Cannabis und Kriminalitätsstatistik: Was die Zahlen wirklich sagen
Statistiken erzählen Geschichten – aber nur, wenn man sie ehrlich liest.
Von 420doc Redaktion

Mit der Reform haben sich Anzeigen, Verfahren und Schwerpunkte verändert. Was bedeutet das wirklich?

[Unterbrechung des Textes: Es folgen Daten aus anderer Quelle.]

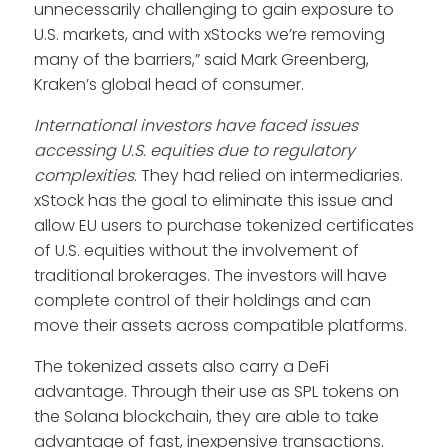
unnecessarily challenging to gain exposure to
U.S. markets, and with xStocks we’re removing
many of the barriers,” said Mark Greenberg,
Kraken’s global head of consumer.
International investors have faced issues
accessing U.S. equities due to regulatory
complexities
. They had relied on intermediaries.
xStock has the goal to eliminate this issue and
allow EU users to purchase tokenized certificates
of U.S. equities without the involvement of
traditional brokerages. The investors will have
complete control of their holdings and can
move their assets across compatible platforms.
The tokenized assets also carry a DeFi
advantage. Through their use as SPL tokens on
the Solana blockchain, they are able to take
advantage of fast, inexpensive transactions.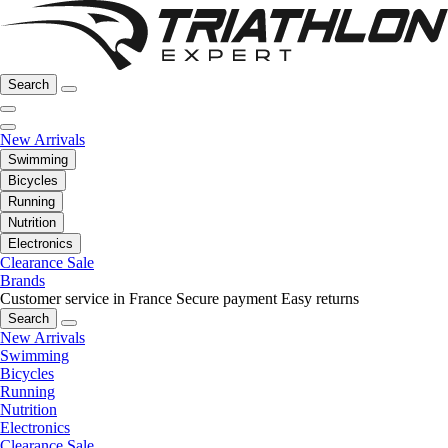
Search
New Arrivals
Swimming
Bicycles
Running
Nutrition
Electronics
Clearance Sale
Brands
Customer service in France
Secure payment
Easy returns
Search
New Arrivals
Swimming
Bicycles
Running
Nutrition
Electronics
Clearance Sale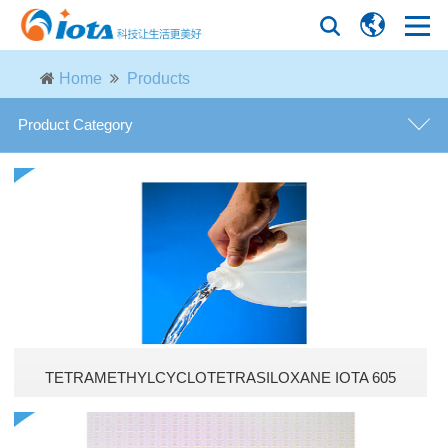
Home
Products
Product Category
Modified phenyl silicone oils
Phenyl silicone oils
Vacuum diffusion pump oils
Phenyl silanols
TETRAMETHYLCYCLOTETRASILOXANE IOTA 605
Epoxy silicone oils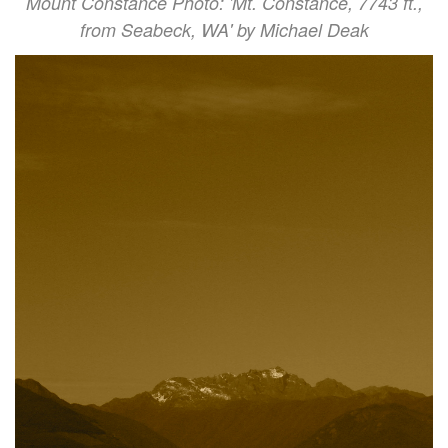
Mount Constance Photo: 'Mt. Constance, 7743 ft.,
from Seabeck, WA' by Michael Deak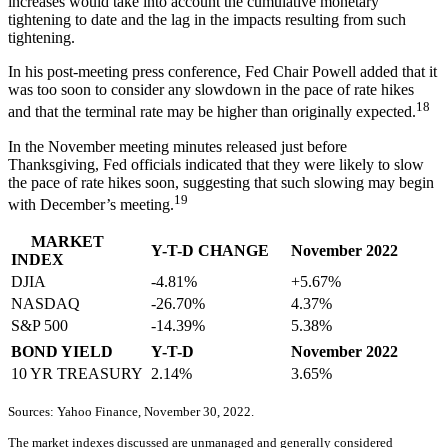
increases would take into account the cumulative monetary
tightening to date and the lag in the impacts resulting from such
tightening.
In his post-meeting press conference, Fed Chair Powell added that it
was too soon to consider any slowdown in the pace of rate hikes
18
and that the terminal rate may be higher than originally expected.
In the November meeting minutes released just before
Thanksgiving, Fed officials indicated that they were likely to slow
the pace of rate hikes soon, suggesting that such slowing may begin
19
with December’s meeting.
MARKET
Y-T-D CHANGE
November 2022
INDEX
DJIA
-4.81%
+5.67%
NASDAQ
-26.70%
4.37%
S&P 500
-14.39%
5.38%
BOND YIELD
Y-T-D
November 2022
10 YR TREASURY
2.14%
3.65%
Sources: Yahoo Finance, November 30, 2022.
The market indexes discussed are unmanaged and generally considered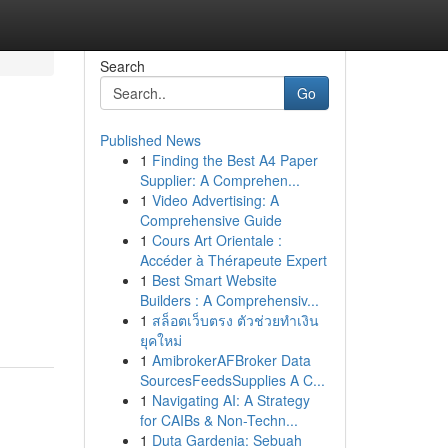
Search
Go
Published News
1
Finding the Best A4 Paper
Supplier: A Comprehen...
1
Video Advertising: A
Comprehensive Guide
1
Cours Art Orientale :
Accéder à Thérapeute Expert
1
Best Smart Website
Builders : A Comprehensiv...
1
สล็อตเว็บตรง ตัวช่วยทำเงิน
ยุคใหม่
1
AmibrokerAFBroker Data
SourcesFeedsSupplies A C...
1
Navigating AI: A Strategy
for CAIBs & Non-Techn...
1
Duta Gardenia: Sebuah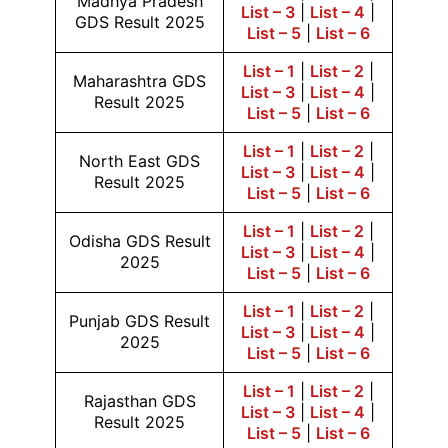
Madhya Pradesh
List – 3
|
List – 4
|
GDS Result 2025
List – 5
|
List – 6
List – 1
|
List – 2
|
Maharashtra GDS
List – 3
|
List – 4
|
Result 2025
List – 5
|
List – 6
List – 1
|
List – 2
|
North East GDS
List – 3
|
List – 4
|
Result 2025
List – 5
|
List – 6
List – 1
|
List – 2
|
Odisha GDS Result
List – 3
|
List – 4
|
2025
List – 5
|
List – 6
List – 1
|
List – 2
|
Punjab GDS Result
List – 3
|
List – 4
|
2025
List – 5
|
List – 6
List – 1
|
List – 2
|
Rajasthan GDS
List – 3
|
List – 4
|
Result 2025
List – 5
|
List – 6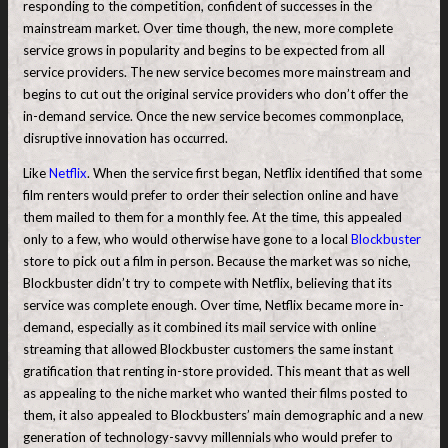
responding to the competition, confident of successes in the
mainstream market. Over time though, the new, more complete
service grows in popularity and begins to be expected from all
service providers. The new service becomes more mainstream and
begins to cut out the original service providers who don’t offer the
in-demand service. Once the new service becomes commonplace,
disruptive innovation has occurred.
Like
Netflix
. When the service first began, Netflix identified that some
film renters would prefer to order their selection online and have
them mailed to them for a monthly fee. At the time, this appealed
only to a few, who would otherwise have gone to a local
Blockbuster
store to pick out a film in person. Because the market was so niche,
Blockbuster didn’t try to compete with Netflix, believing that its
service was complete enough. Over time, Netflix became more in-
demand, especially as it combined its mail service with online
streaming that allowed Blockbuster customers the same instant
gratification that renting in-store provided. This meant that as well
as appealing to the niche market who wanted their films posted to
them, it also appealed to Blockbusters’ main demographic and a new
generation of technology-savvy millennials who would prefer to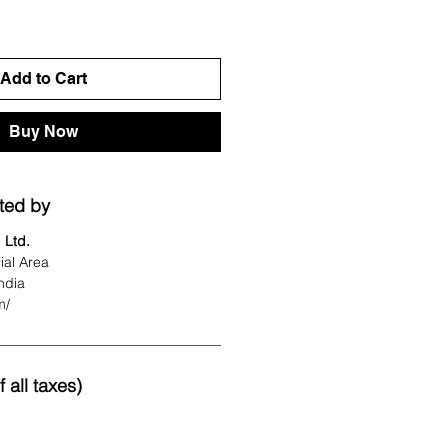
Add to Cart
Buy Now
ted by
 Ltd.
ial Area
ndia
m/
 all taxes)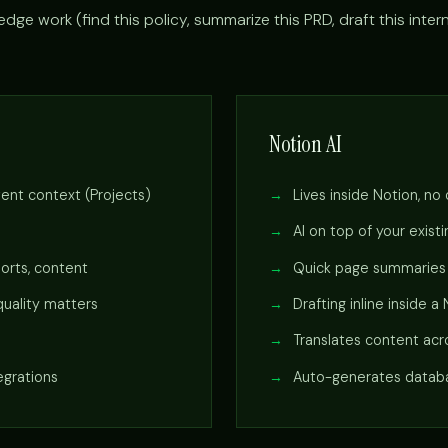
dge work (find this policy, summarize this PRD, draft this inter
Notion AI
tent context (Projects)
Lives inside Notion, no
AI on top of your exis
ports, content
Quick page summaries a
uality matters
Drafting inline inside a
Translates content ac
egrations
Auto-generates databa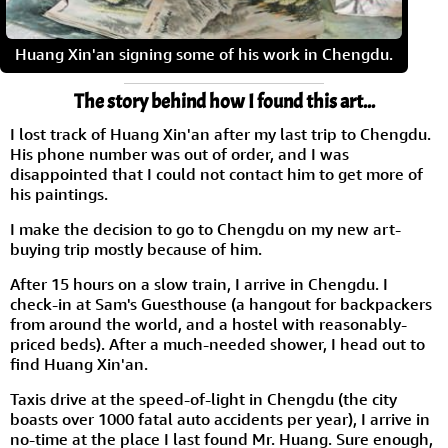
Huang Xin'an signing some of his work in Chengdu.
The story behind how I found this art...
I lost track of Huang Xin'an after my last trip to Chengdu.
His phone number was out of order, and I was
disappointed that I could not contact him to get more of
his paintings.
I make the decision to go to Chengdu on my new art-
buying trip mostly because of him.
After 15 hours on a slow train, I arrive in Chengdu. I
check-in at Sam's Guesthouse (a hangout for backpackers
from around the world, and a hostel with reasonably-
priced beds). After a much-needed shower, I head out to
find Huang Xin'an.
Taxis drive at the speed-of-light in Chengdu (the city
boasts over 1000 fatal auto accidents per year), I arrive in
no-time at the place I last found Mr. Huang. Sure enough,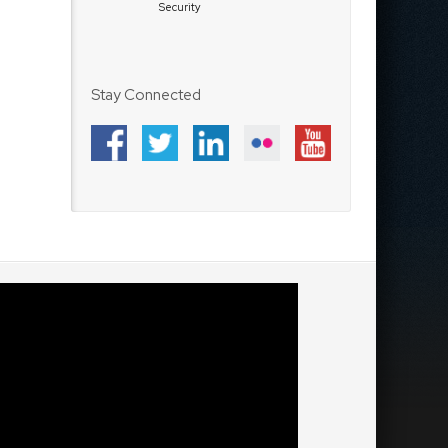
Security
Stay Connected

Was sich messbar verändert hat
Bestimmte Delikte rund um Besitz und Konsum sind anders geregelt – das verändert Verfahrenszahlen direkt.
„Statistik ist ein Werkzeug. Schlagzeilen sind Marketing."
Was sich nicht automatisch verändert
Schwarzmarktstrukturen, organisierte Kriminalität, Begleitkriminalität – das ist eine andere Kategorie.
Warum „weniger Anzeigen“ nicht „weniger Risiko“ heißt
Statistik bildet Verfahren ab, nicht Konsumverhalten oder gesundheitliche Folgen.
Was Patienten daraus lernen können
Rechtliche Klarheit ist gewachsen, ärztliche Verantwortung bleibt zentral. Reform ändert keine medizinischen Fakten.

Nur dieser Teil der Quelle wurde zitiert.